Thanks to their speed, size and relatively low heat signature, the Atom Military motorbikes are used for reconnaissance missions, among several other tasks.

“The enemy cannot hear you even at close range,” said Vanda, chief marketing officer at Sunoco Trading and Ryder Ukraine.

They also increase communications in areas where Russians use electronic warfare to jam signals — messengers on bikes is a long-proven form of battlefield courier correspondence. They also offer the ability to transport small cargo and provide quick medical relief to the wounded via traveling medics. Eventually, said Vanda, they can be placed on inflatable boats and moved around thanks to their size and weight.

The Atom Military is also “almost invisible to enemy drones,” said Vanda, although that claim is certainly debatable. And, because it has an electric engine, is less susceptible to Russian thermal imaging systems, he said.

“This equipment is used by our military in eastern Ukraine,” he said, declining to offer further specifics out of operational security concerns. 

The use of small, fast vehicles for quick hits against an enemy is not a new concept. Ukraine is already using all-terrain vehicles equipped with Stugna-P anti-tank guided missile (ATGM) systems mounted on their roofs for quick strikes against Russian armor. You can read our full report on that here.

Two-wheeled military vehicles are as old as the bicycle. Electronic versions, for all the reasons expressed by Mamulashvili and Vanda, are also being eyed by U.S. special operations forces.

Back in 2014, DARPA was commissioned to develop a new stealth motorcycle for the military. There was a need for a motorcycle with no engine noise allowing the rider to maintain the element of surprise over an enemy.
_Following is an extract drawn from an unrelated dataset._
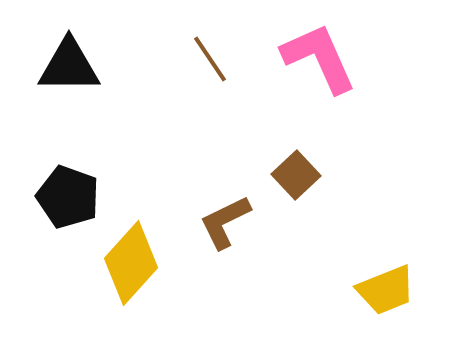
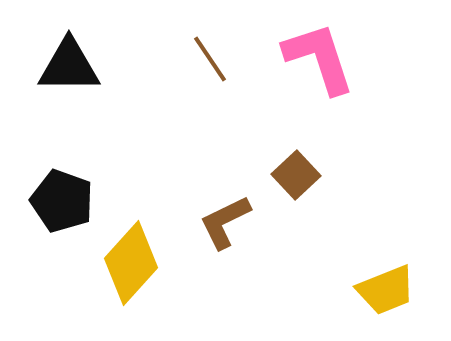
pink L-shape: rotated 6 degrees clockwise
black pentagon: moved 6 px left, 4 px down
They would also need to have a longer range than fuel-powered motorcycles, but more versatile than an electric bike. Two prototypes were on display at the 2016 Special Operations Forces Industry Conference.

Another company, Zero Motorcycles, showcased the ZeroMMX, an even quieter bike, at the 2018 SOFIC conference, Army Times reported.

Due to new battery technology and the maturity of electric vehicles, electric motorcycles are now a mainstream product. As a result, the U.S. military and others are now actively exploring this capability on many fronts.

So far, the Atom Military motorbikes are just beginning to be fielded in Ukraine. It's unclear how many have been provided to Ukrainian forces so far. We reached out to ELEEK but have not heard back.

Vanda has helped purchase one for a unit he’s known for years, a modified version, called the ELEEK Courier.

"It was cheaper for us, and the manufacturer agreed to upgrade it with a more powerful battery and a motorcycle seat," he said.

But a big drawback for wider fielding is the expense, said Vanda.

The motorbikes cost about $4,200 a piece.

The ELEEK Atom Military electronic motorbike is specially designed for Ukraine's military. (ELEEK photo)

“There is a need for them,” Vanda said. “But it is extremely difficult to find money for them in Ukraine, as people are already financially exhausted because of the war, many have lost their jobs and livelihoods, and many have lost their homes and apartments.”

The Georgian Legion, which is using a Chinese-made electric motorbike, said it too cannot afford the ELEEK bikes.

Vanda is hoping to raise enough money to purchase several more Atom Military motorbikes.

“Very often, the ability to move quickly and in complete silence in a war zone plays almost a decisive role in successful military maneuvers,” he said. ”Intelligence activities provide information about movements and possible enemy attacks, and what is more important, they can save lives.”

Update 9:43 AM May 12 EST -

After publication, a representative from ELEEK responded to our query.

This model has been manufactured for 10 years and is sold worldwide, the company said.
When the war started, it "gave all the bikes of this model for free to the military who were in stock," the company said.
After receiving feedback from the military, the company made new bikes, changing electronics and color, removing extra options not needed by the military, and adding a 220V outlet.